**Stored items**
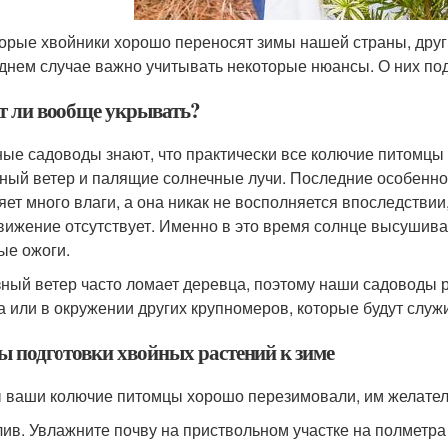
орые хвойники хорошо переносят зимы нашей страны, други
днем случае важно учитывать некоторые нюансы. О них по
т ли вообще укрывать?
ые садоводы знают, что практически все колючие питомцы т
ный ветер и палящие солнечные лучи. Последние особенно 
яет много влаги, а она никак не восполняется впоследствии
вижение отсутствует. Именно в это время солнце высушивае
ые ожоги.
ный ветер часто ломает деревца, поэтому наши садоводы 
а или в окружении других крупномеров, которые будут служ
ы подготовки хвойных растений к зиме
 ваши колючие питомцы хорошо перезимовали, им желател
ив. Увлажните почву на приствольном участке на полметра в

**Exercise brief**
With the pictures removed, return each record above exactly as given.

**Output for this task**
орые хвойники хорошо переносят зимы нашей страны, други
днем случае важно учитывать некоторые нюансы. О них по
т ли вообще укрывать?
ые садоводы знают, что практически все колючие питомцы т
ный ветер и палящие солнечные лучи. Последние особенно 
яет много влаги, а она никак не восполняется впоследствии
вижение отсутствует. Именно в это время солнце высушивае
ые ожоги.
ный ветер часто ломает деревца, поэтому наши садоводы 
а или в окружении других крупномеров, которые будут служ
ы подготовки хвойных растений к зиме
 ваши колючие питомцы хорошо перезимовали, им желател
ив. Увлажните почву на приствольном участке на полметра в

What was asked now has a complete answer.